2. It is not necessary in an indictment to aver the color of the accused, except in cases, as of intermarriage in violation *265of law, when the fact enters into the ingredients of the offense. The color of the accused neither aggravates nor ameliorates horse-stealing. The crime consists in the violation of the law, and the indictment, except for identity, need not contain any allegation of the color of the thief.

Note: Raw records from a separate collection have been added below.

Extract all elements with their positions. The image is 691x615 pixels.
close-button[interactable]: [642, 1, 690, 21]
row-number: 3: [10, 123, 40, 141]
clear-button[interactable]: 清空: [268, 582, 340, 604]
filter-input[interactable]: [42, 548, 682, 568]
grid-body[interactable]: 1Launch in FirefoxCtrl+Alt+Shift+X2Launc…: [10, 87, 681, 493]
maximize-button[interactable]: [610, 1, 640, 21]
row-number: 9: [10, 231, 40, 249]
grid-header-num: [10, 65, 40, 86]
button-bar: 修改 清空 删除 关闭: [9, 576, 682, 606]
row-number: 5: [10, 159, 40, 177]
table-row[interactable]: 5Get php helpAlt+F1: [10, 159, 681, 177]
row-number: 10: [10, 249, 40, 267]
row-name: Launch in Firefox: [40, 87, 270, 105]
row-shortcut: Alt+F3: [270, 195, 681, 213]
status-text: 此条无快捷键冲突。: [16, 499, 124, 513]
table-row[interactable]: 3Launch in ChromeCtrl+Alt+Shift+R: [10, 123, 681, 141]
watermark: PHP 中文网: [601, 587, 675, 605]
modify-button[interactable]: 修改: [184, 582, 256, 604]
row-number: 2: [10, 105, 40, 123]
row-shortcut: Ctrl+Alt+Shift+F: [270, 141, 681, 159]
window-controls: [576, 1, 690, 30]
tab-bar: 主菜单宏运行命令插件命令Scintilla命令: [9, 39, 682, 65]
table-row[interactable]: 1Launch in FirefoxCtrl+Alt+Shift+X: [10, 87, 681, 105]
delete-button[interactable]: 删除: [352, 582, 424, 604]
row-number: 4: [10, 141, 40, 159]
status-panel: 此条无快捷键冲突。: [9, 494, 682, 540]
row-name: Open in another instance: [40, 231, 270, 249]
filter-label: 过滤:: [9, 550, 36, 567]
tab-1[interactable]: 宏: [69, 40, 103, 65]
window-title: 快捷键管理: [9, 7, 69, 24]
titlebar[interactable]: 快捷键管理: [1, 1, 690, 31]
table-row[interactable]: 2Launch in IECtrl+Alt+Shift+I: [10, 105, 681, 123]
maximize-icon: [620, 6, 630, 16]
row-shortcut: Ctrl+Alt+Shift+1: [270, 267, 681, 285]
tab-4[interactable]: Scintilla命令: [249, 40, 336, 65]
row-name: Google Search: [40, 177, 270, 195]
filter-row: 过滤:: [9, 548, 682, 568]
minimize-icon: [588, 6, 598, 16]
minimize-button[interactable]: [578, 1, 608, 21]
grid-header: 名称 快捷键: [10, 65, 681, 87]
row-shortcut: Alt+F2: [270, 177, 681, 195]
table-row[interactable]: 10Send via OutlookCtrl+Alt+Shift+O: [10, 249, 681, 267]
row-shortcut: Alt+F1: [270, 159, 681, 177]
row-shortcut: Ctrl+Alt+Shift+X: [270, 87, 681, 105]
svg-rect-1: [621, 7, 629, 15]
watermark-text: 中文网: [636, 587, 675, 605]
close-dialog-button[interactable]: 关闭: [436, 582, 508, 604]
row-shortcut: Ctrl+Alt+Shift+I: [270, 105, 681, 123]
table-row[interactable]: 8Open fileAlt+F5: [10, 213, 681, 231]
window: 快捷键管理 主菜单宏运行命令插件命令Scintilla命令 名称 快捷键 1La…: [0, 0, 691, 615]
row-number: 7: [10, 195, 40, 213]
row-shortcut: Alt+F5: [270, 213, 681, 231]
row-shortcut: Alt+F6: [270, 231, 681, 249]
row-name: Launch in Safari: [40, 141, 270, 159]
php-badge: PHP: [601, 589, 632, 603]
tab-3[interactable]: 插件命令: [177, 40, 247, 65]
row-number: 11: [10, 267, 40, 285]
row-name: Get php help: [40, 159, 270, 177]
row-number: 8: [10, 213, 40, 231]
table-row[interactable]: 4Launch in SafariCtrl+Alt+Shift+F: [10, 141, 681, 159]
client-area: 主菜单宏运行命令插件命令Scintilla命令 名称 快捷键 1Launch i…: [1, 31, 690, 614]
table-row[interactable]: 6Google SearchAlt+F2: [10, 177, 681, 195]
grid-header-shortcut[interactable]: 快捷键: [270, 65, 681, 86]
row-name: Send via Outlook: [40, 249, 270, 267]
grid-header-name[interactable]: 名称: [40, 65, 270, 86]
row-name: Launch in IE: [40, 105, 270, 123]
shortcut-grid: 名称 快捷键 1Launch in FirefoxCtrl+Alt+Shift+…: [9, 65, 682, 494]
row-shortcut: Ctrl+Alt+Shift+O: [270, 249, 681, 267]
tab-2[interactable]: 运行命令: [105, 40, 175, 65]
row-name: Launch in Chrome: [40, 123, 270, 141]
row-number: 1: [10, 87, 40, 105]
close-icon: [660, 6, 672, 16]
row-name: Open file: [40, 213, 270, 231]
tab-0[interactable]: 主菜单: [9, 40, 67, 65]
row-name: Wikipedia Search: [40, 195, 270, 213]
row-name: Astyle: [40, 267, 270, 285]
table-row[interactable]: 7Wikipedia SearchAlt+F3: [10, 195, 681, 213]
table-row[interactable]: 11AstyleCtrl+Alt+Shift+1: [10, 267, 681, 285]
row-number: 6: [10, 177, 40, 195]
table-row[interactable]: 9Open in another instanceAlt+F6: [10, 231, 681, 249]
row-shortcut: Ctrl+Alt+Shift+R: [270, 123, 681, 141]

3. Again, we hold in this case, that the Court did not commit error in ruling out the bill of sale tendered in evidence, under the facts. When a prisoner is upon trial for larceny, and tenders, without proof of its execution, a paper purporting to be a bill of sale for the property stolen, such proof is clearly inadmissible. This would be permitting parties to manufacture evidence of their innocence. And besides this pretext has not infrequently been used to vindicate assumed innocence. The criminal laws have been administered with great liberality of construction, preferring rather for the guilty to escape than for the innocent to suffer. This has arisen out of a disturbed civil condition; but the clouds that were thick over us are dispersing, and the return to law and order daily becomes clearer and more imperative. And men of all colors must return to habits of industry and labor. Stealing to live, which has been a trade since the war, has to cease. Men must feel some security for their stock to raise them, and all the flimsy pretexts of innocence must give way before the demand for honesty and fair dealing, and strolling and vagabondising, stealing and plundering honest men must come to an end. The Courts will enforce the laws against idleness and strolling about without homes, preying upon plantations and smoke-houses, and force into labor or into public service the vagrants who plan' and execute the petty thieving of the country. We think our brother below was right in ruling out the evidence, and, under the law and facts of this case, we affirm the judgment.